I discovered Palm Springs 1989. I traveled here with an disabled employer who was seeking to break up the monotony of a Minnesota winter. We stayed a week that year, then returned to following year for two weeks.
Something called to me that second year. I am not sure what, maybe it was the the energy I felt or my gaydar was just screaming off the charts…or both.
Palm Canyon Drive was packed with almost naked college aged & mid twenty somethings partying like crazy…it was Spring Break.
When I returned to MN, I waited a month, gave my two weeks noticed with the employer, packed up a U-Haul and moved to out here with $561.00 in my pocket.
Palm Springs holds alot of history for me. It was here where I launched my professional photography career, and achieved success with that, but more importantly, it is also the place where my addiction came to head and almost ended my life.
When I first arrived here in 1990, I was told: ” This place is a vortex, it will either lift you up, or slam you down, HARD! There is no middle ground”
I, of course, didn’t heed these words and the prophecy came true for me to each extreme.
I fled Palm Springs in Fall of 1997 to seek rehab for my drug addiction and returned to Minnesota.

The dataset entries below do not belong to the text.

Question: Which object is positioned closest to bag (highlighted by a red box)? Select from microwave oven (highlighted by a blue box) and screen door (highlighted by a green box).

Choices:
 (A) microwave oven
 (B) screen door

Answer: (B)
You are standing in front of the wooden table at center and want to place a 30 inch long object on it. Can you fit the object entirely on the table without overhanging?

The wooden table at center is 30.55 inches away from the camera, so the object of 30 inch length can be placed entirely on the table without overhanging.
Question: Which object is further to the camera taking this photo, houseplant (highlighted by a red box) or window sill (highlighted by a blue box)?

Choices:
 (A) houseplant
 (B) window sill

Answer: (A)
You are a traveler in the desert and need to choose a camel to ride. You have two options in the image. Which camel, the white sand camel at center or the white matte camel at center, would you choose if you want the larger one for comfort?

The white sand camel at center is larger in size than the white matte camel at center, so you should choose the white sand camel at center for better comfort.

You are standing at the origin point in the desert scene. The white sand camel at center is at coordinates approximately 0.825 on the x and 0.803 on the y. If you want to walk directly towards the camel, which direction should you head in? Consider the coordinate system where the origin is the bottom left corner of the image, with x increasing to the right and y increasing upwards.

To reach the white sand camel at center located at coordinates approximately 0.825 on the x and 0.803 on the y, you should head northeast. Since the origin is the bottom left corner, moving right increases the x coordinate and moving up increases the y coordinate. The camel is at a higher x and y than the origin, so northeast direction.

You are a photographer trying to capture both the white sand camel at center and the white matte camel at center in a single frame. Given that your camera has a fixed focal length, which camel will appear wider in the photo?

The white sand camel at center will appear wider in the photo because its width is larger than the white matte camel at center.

I first time I returned in the late summer of 1998, I was smoking weed before my ride had exited the airport. And of course I fell into old ways fast. When I left two weeks later, as the airplane lifted off the tarmac, I could feel the energy just draining away from me as if a part of me was being left on the ground and I was being pulled out away from it. I feel into a deep sleep. That was the last time I used drugs in Palm Springs. ( although it still took another six years for me to become completely clean and sober).
Th last four years I have returned here at least once a year, but it is usually twice a year.

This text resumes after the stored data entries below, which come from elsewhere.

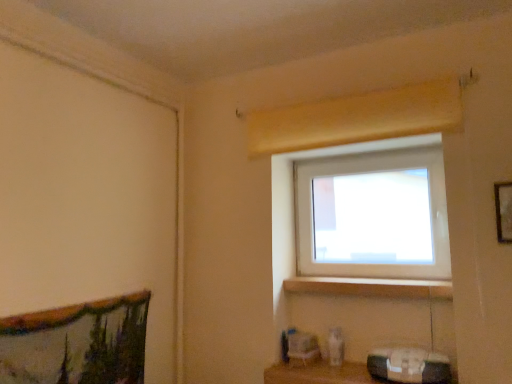 Identify the location of wooden shelf at lower center. The image size is (512, 384). (321, 374).

This screenshot has width=512, height=384. What do you see at coordinates (370, 287) in the screenshot? I see `wooden at lower center` at bounding box center [370, 287].

This screenshot has width=512, height=384. Identify the location of wooden at lower center. (370, 287).

Measure the distance between wooden picture frame at upper right and camera.

wooden picture frame at upper right and camera are 5.40 feet apart from each other.

Image resolution: width=512 pixels, height=384 pixels. I want to click on wooden shelf at lower center, so click(x=321, y=374).

Between wooden at lower center and white plastic window at upper center, which one has smaller size?

Smaller between the two is wooden at lower center.

Can you confirm if wooden at lower center is thinner than white plastic window at upper center?

In fact, wooden at lower center might be wider than white plastic window at upper center.

How many degrees apart are the facing directions of wooden at lower center and white plastic window at upper center?

The angle between the facing direction of wooden at lower center and the facing direction of white plastic window at upper center is 1.53 degrees.

How much distance is there between wooden at lower center and white plastic window at upper center?

wooden at lower center and white plastic window at upper center are 13.25 inches apart from each other.

Would you say wooden shelf at lower center is a long distance from wooden at lower center?

No.

Considering the points (307, 370) and (443, 282), which point is behind, point (307, 370) or point (443, 282)?

The point (307, 370) is farther from the camera.

From the image's perspective, between wooden shelf at lower center and wooden at lower center, who is located below?

wooden shelf at lower center appears lower in the image.

Based on the photo, can you confirm if wooden shelf at lower center is bigger than wooden at lower center?

Indeed, wooden shelf at lower center has a larger size compared to wooden at lower center.

Where is `picture frame in front of the wooden at lower center`? The width and height of the screenshot is (512, 384). picture frame in front of the wooden at lower center is located at coordinates (503, 211).

Which object is positioned more to the right, wooden picture frame at upper right or wooden at lower center?

wooden picture frame at upper right.

From a real-world perspective, is wooden picture frame at upper right over wooden at lower center?

Yes, from a real-world perspective, wooden picture frame at upper right is above wooden at lower center.

Could wooden at lower center be considered to be inside wooden picture frame at upper right?

Actually, wooden at lower center is outside wooden picture frame at upper right.

Is white plastic window at upper center in front of or behind wooden at lower center in the image?

Visually, white plastic window at upper center is located behind wooden at lower center.

Looking at their sizes, would you say white plastic window at upper center is wider or thinner than wooden at lower center?

Clearly, white plastic window at upper center has less width compared to wooden at lower center.

Is wooden at lower center at the back of white plastic window at upper center?

No.

Is point (327, 383) more distant than point (509, 190)?

Yes.

Looking at this image, which object is further away from the camera taking this photo, wooden shelf at lower center or wooden picture frame at upper right?

wooden shelf at lower center is behind.

Is wooden shelf at lower center positioned with its back to wooden picture frame at upper right?

No, wooden picture frame at upper right is not at the back of wooden shelf at lower center.

Is white plastic window at upper center oriented towards wooden picture frame at upper right?

No.

Which is more to the right, white plastic window at upper center or wooden picture frame at upper right?

Positioned to the right is wooden picture frame at upper right.

Where is `picture frame on the right side of white plastic window at upper center`? This screenshot has height=384, width=512. picture frame on the right side of white plastic window at upper center is located at coordinates (503, 211).

Who is taller, white plastic window at upper center or wooden picture frame at upper right?

white plastic window at upper center is taller.

Based on the photo, can you tell me how much wooden shelf at lower center and white plastic window at upper center differ in facing direction?

wooden shelf at lower center and white plastic window at upper center are facing 0.647 degrees away from each other.

Looking at this image, considering the relative sizes of wooden shelf at lower center and white plastic window at upper center in the image provided, is wooden shelf at lower center thinner than white plastic window at upper center?

No, wooden shelf at lower center is not thinner than white plastic window at upper center.

Choose the correct answer: Is wooden shelf at lower center inside white plastic window at upper center or outside it?

wooden shelf at lower center is spatially situated outside white plastic window at upper center.

In the image, there is a white plastic window at upper center. Identify the location of shelf below it (from the image's perspective). This screenshot has height=384, width=512. (321, 374).

Find the location of `window above the wooden at lower center (from a real-world perspective)`. window above the wooden at lower center (from a real-world perspective) is located at coordinates (x=362, y=212).

The width and height of the screenshot is (512, 384). I want to click on shelf on the left of the wooden at lower center, so click(321, 374).

From the image, which object appears to be nearer to wooden at lower center, wooden picture frame at upper right or wooden shelf at lower center?

wooden shelf at lower center is closer to wooden at lower center.

Looking at the image, which one is located further to white plastic window at upper center, wooden shelf at lower center or wooden picture frame at upper right?

wooden shelf at lower center is positioned further to the anchor white plastic window at upper center.

Looking at the image, which one is located closer to wooden at lower center, wooden shelf at lower center or wooden picture frame at upper right?

wooden shelf at lower center.

From the image, which object appears to be farther from wooden at lower center, white plastic window at upper center or wooden picture frame at upper right?

wooden picture frame at upper right is positioned further to the anchor wooden at lower center.

Looking at the image, which one is located further to wooden shelf at lower center, wooden at lower center or wooden picture frame at upper right?

wooden picture frame at upper right lies further to wooden shelf at lower center than the other object.

Looking at the image, which one is located closer to wooden at lower center, wooden shelf at lower center or white plastic window at upper center?

white plastic window at upper center.

Based on their spatial positions, is wooden at lower center or wooden shelf at lower center closer to white plastic window at upper center?

The object closer to white plastic window at upper center is wooden at lower center.

Based on their spatial positions, is wooden at lower center or white plastic window at upper center closer to wooden picture frame at upper right?

wooden at lower center is positioned closer to the anchor wooden picture frame at upper right.

Find the location of a particular element. The image size is (512, 384). window that lies between wooden picture frame at upper right and wooden shelf at lower center from top to bottom is located at coordinates (362, 212).

Identify the location of window sill between white plastic window at upper center and wooden shelf at lower center in the vertical direction. (370, 287).

Where is `window between wooden at lower center and wooden picture frame at upper right from left to right`? window between wooden at lower center and wooden picture frame at upper right from left to right is located at coordinates (362, 212).

Locate an element on the screen. This screenshot has height=384, width=512. window sill between wooden picture frame at upper right and wooden shelf at lower center from top to bottom is located at coordinates (370, 287).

On one early occasion, I flew into town geared up for camping and had all my gear in a couple of backpacks, one wrapped around the other. The plane landed just as night was falling. I began to walk from the airport West towards Palm Canyon Drive to catch a bus that would take me to the campground I was staying at the first couple of nights. Twilight silhouetted Mt. San Jacinto.
I walked past the courthouse where some of my hearings took place, the office that once housed my probation officer, the jail I had been in numerous time, old apartments where I lived, where I was violently assaulted…all this negative past rising up into my face from memory; and then with a clarity I have never felt before in my life, it was all canceled out by an energy that welled up in me that was so powerful: I was clean and sober! And it was gonna stay that way.
From that moment on, the energy I feel when I am here is almost indescribable. I feel a sense of purpose, I feel connected to Source, to the world, to the Universe….to All. I am confidant, secure. I have clarity, I am at peace, there isn’t an angst.
Its as if for every self-destructive moment I created in the negative vortex; when I am here, now, on the opposite side of that vortex, the energy is just amplified to the positive by 100.
There is definitely a “magic,” an energy in the air that I don’t feel anywhere else. It’s one of the reason I keep returning and the reason why, in time I will call this place home again.